Originaria de México, la planta del aguacate (Persea americana) se originó en el centro del país entre el 7000 y 5000 A.C. pero fue cultivada hasta el 500 A.C. El aguacate es un árbol frondoso, de hoja perenne, que puede llegar a medir 30 metros de altura, y pertenece a la familia de las lauráceas. Existen tres familias: la mexicana, la guatemalteca y la antillana. El color del fruto varía de verde a morado, así como el tamaño y contenido de aceite del mismo –oléico, como el aciete de oliva-. El nombre deriva de la palabra náhuatl ahuacatl que significa testículos.
En México, los principales productores de este fruto son los estados de Michoacán, Nayarit y Morelos, aunque se cultiva en casi todo el territorio nacional tanto para consumo interno como para exportación a Estados Unidos, Canadá y Centroamérica. Su cultivo se ha extendido a otros países del mundo como España, Francia, Indonesia, Israel, Australia y Chile, entre muchos otros.
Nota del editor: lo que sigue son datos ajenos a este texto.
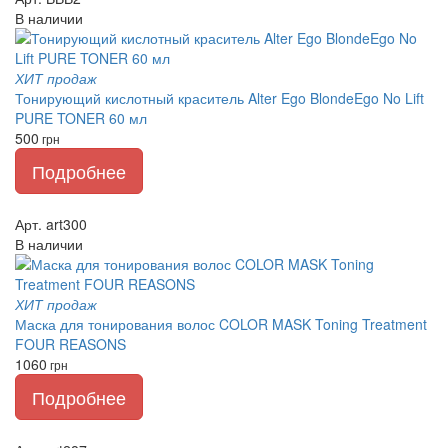
В наличии
ХИТ продаж
Тонирующий кислотный краситель Alter Ego BlondeEgo No Lift
PURE TONER 60 мл
500
грн
Подробнее
Арт. art300
В наличии
ХИТ продаж
Маска для тонирования волос COLOR MASK Toning Treatment
FOUR REASONS
1060
грн
Подробнее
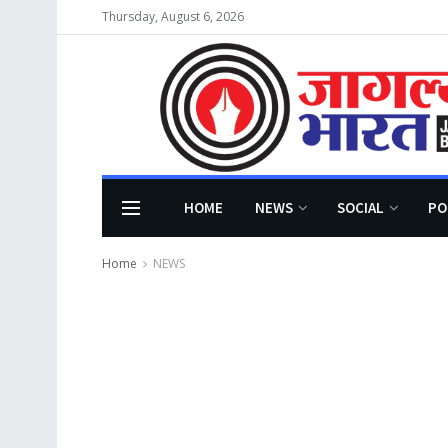
Thursday, August 6, 2026
HOME
NEWS
SOCIAL
PO
Home
NEWS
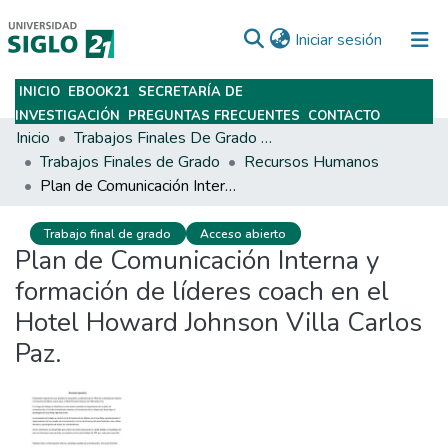
(current)
Iniciar sesión
INICIO
EBOOK21
SECRETARÍA DE
Subir
INVESTIGACIÓN
PREGUNTAS FRECUENTES
CONTACTO
Inicio
Trabajos Finales De Grado Y Posgrado
Trabajos Finales de Grado
Recursos Humanos
Plan de Comunicación Interna y formación de líderes coach en el Hotel Howard Johnson Villa Carlos Paz.
Trabajo final de grado
Acceso abierto
Plan de Comunicación Interna y
formación de líderes coach en el
Hotel Howard Johnson Villa Carlos
Paz.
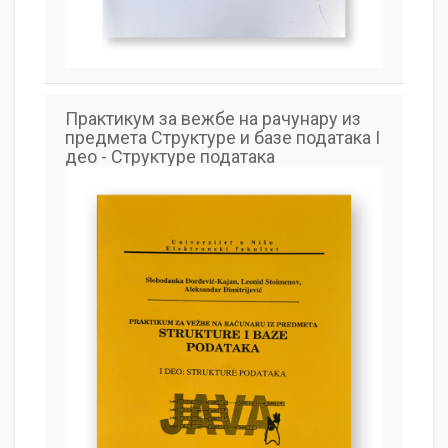
Практикум за вежбе на рачунару из
предмета Структуре и базе података I
део - Структуре података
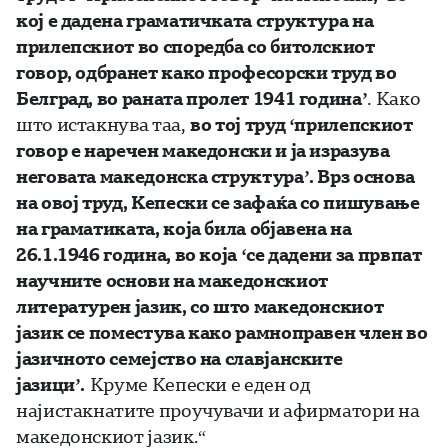
кој е дадена граматичката структура на
прилепскиот во споредба со битолскиот
говор, одбранет како професорски труд во
Белград, во раната пролет 1941 година’
. Како
што истакнува таа,
во тој труд ‘прилепскиот
говор е наречен македонски и ја изразува
неговата македонска структура’. Врз основа
на овој труд, Кепески се зафаќа со пишување
на граматиката, која била објавена на
26.1.1946 година, во која ‘се дадени за првпат
научните основи на македонскиот
литературен јазик, со што македонскиот
јазик се поместува како рамноправен член во
јазичното семејство на славјанските
јазици’.
Круме Кепески е еден од
најистакнатите проучувачи и афирматори на
македонскиот јазик.“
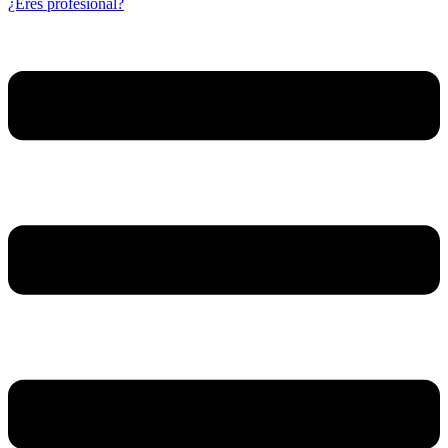
¿Eres profesional?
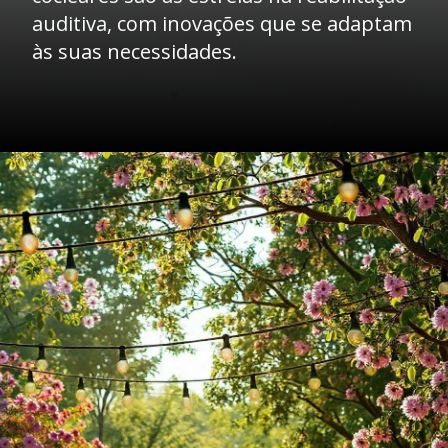
auditiva, com inovações que se adaptam
às suas necessidades.
Opening
https://clinicaaudiovitta.com.br/como-a-reabilitacao-auditiva-funciona/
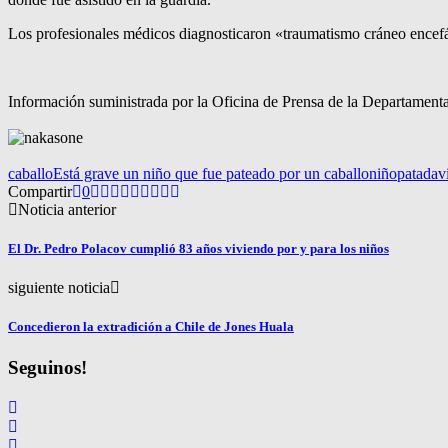
Los profesionales médicos diagnosticaron «traumatismo cráneo encefál
Información suministrada por la Oficina de Prensa de la Departamenta
caballo
Está grave un niño que fue pateado por un caballo
niño
patada
v
Compartir
0
Noticia anterior
El Dr. Pedro Polacov cumplió 83 años viviendo por y para los niños
siguiente noticia
Concedieron la extradición a Chile de Jones Huala
Seguinos!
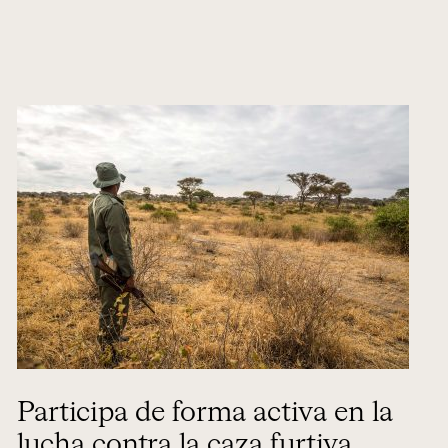
Participa de forma activa en la
lucha contra la caza furtiva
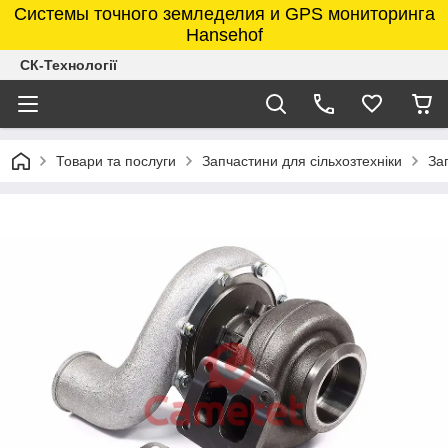
Системы точного земледелия и GPS мониторинга
Hansehof
СК-Технології
Товари та послуги
Запчастини для сільхозтехніки
За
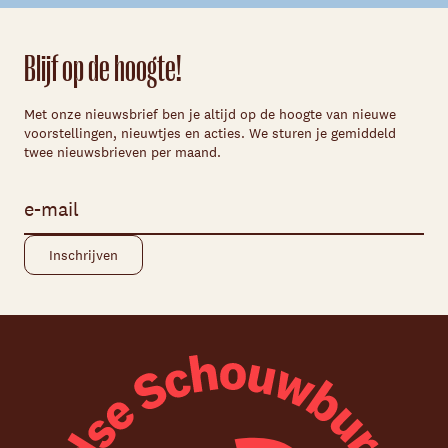
Blijf op de hoogte!
Met onze nieuwsbrief ben je altijd op de hoogte van nieuwe
voorstellingen, nieuwtjes en acties. We sturen je gemiddeld
twee nieuwsbrieven per maand.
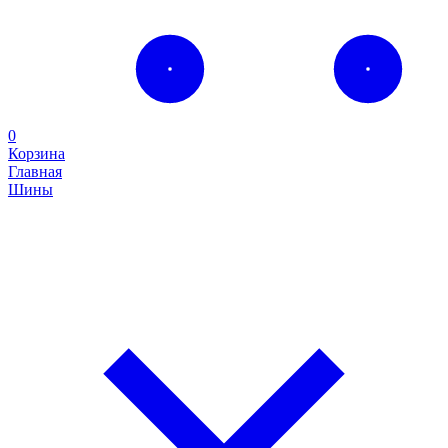
0
Корзина
Главная
Шины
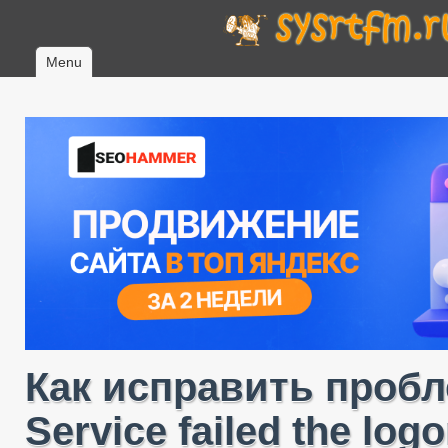
Menu
Как исправить пробле
Service failed the log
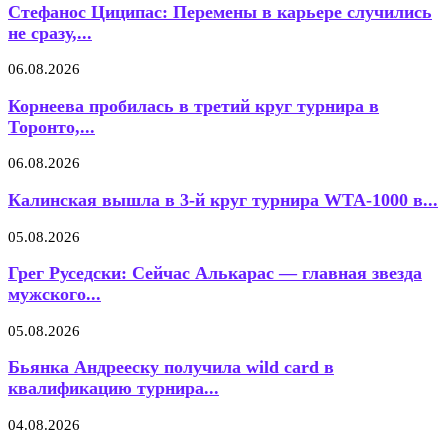
Стефанос Циципас: Перемены в карьере случились
не сразу,...
06.08.2026
Корнеева пробилась в третий круг турнира в
Торонто,...
06.08.2026
Калинская вышла в 3-й круг турнира WTA-1000 в...
05.08.2026
Грег Руседски: Сейчас Алькарас — главная звезда
мужского...
05.08.2026
Бьянка Андрееску получила wild card в
квалификацию турнира...
04.08.2026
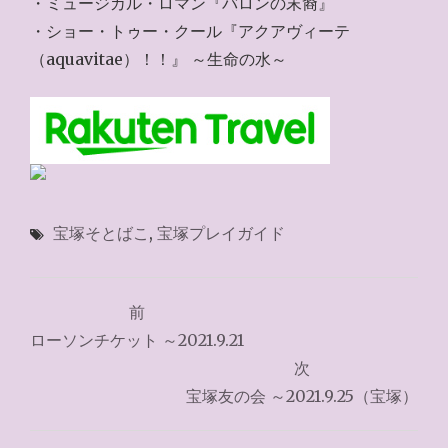
・ミュージカル・ロマン『バロンの末裔』
・ショー・トゥー・クール『アクアヴィーテ
（aquavitae）！！』 ～生命の水～
宝塚そとばこ
,
宝塚プレイガイド
投
前
稿
ローソンチケット ～2021.9.21
ナ
次
宝塚友の会 ～2021.9.25（宝塚）
ビ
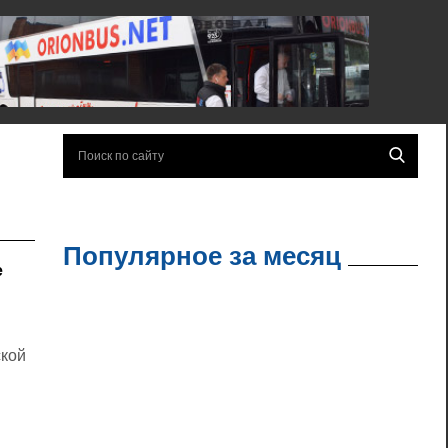
Популярное за месяц
е
ской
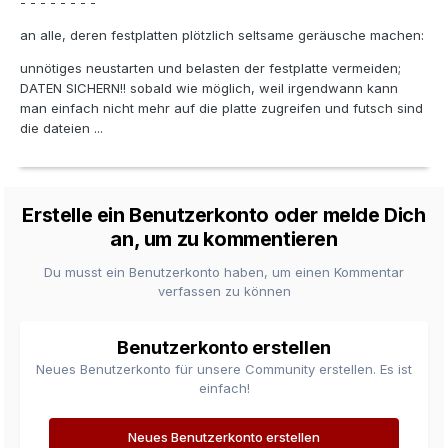
- - - - - - - -
an alle, deren festplatten plötzlich seltsame geräusche machen:
unnötiges neustarten und belasten der festplatte vermeiden;
DATEN SICHERN!! sobald wie möglich, weil irgendwann kann
man einfach nicht mehr auf die platte zugreifen und futsch sind
die dateien ...
Erstelle ein Benutzerkonto oder melde Dich
an, um zu kommentieren
Du musst ein Benutzerkonto haben, um einen Kommentar
verfassen zu können
Benutzerkonto erstellen
Neues Benutzerkonto für unsere Community erstellen. Es ist
einfach!
Neues Benutzerkonto erstellen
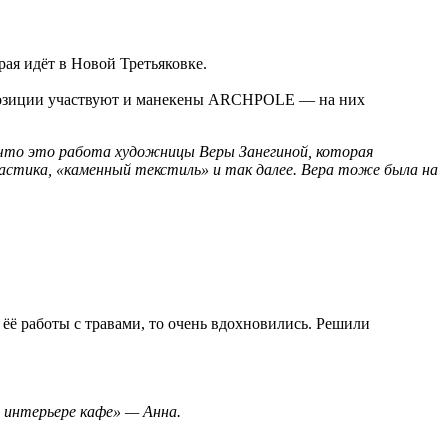
ая идёт в Новой Третьяковке.
кспозиции участвуют и манекены ARCHPOLE — на них
 что это работа художницы Веры Занегиной, которая
астика, «каменный текстиль» и так далее. Вера тоже была на
 ёё работы с травами, то очень вдохновились. Решили
 интерьере кафе» — Анна.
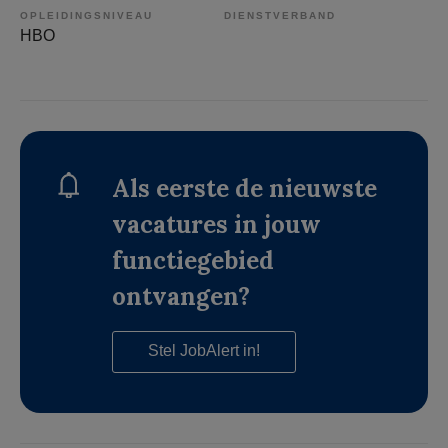
OPLEIDINGSNIVEAU
DIENSTVERBAND
HBO
Als eerste de nieuwste
vacatures in jouw
functiegebied
ontvangen?
Stel JobAlert in!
Si bien su popularidad se debe principalmente a su sabor, el fruto ofrece muchas otras ventajas como un alto contenido de vitaminas (A, B1, B2, B3 y E), minerales (hierro, fósforo y magnesio) así como ácido fólico, por mencionar algunos. El árbol se utiliza en la industria cosmética y farmacéutica. La versatilidad y sabor de este fruto de origen mexicano queda no sólo en el paladar sino en la memoria, de ahí que cada vez la demanda del mismo aumente.





Un Comentario
Creo soy privilegiada por haber nacido rodeada de aguacatales, mi padre cultivaba una variedad de mínimo 6 clases, eran una delicia, ahora dificilmente se consigue tanta variedad por lo menos en la ciudad.